The mutants escape and regroup in the rubble of an ancient Chinese monastery with Professor X (Patrick Stewart), Magneto (Ian McKellen), Wolverine (Hugh Jackman) and Storm (Halle Berry).

Threatened with extinction, the mutant holdouts hatch a plan to return to the post-Vietnam Paris Peace Accord(s) of 1973, when Mystique ( Jennifer Lawrence) killed Dr Bolivar Trask (Peter Dinklage), a US military scientist developing the Sentinels program. Mystique was captured and experimented on, with the transformative powers of her DNA tapped to perfect the Sentinels.

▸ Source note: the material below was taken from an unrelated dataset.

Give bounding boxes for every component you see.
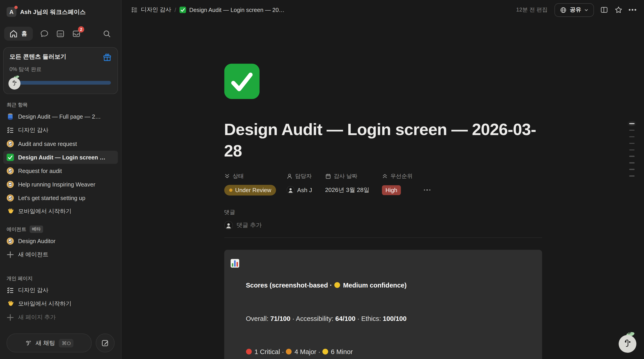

Wolverine's ability to heal makes him the only one able to withstand the 40-year time jump. Kinberg's script milks welcome humor out of sending the least diplomatic of the X-Men back to convince the younger Professor X (James McAvoy) and Magneto (Michael Fassbender) to join forces and stop the assassination that triggered anti-mutant hysteria. Having Wolverine awaken on a waterbed staring at a lava lamp and listening to Roberta Flack lightens the mood at just the right moment.

There are also affecting moments when Wolverine encounters Major Bill Stryker (Josh Helman), triggering traumatic flash-forward memories of his painful physical transformation and his love for Jean Grey.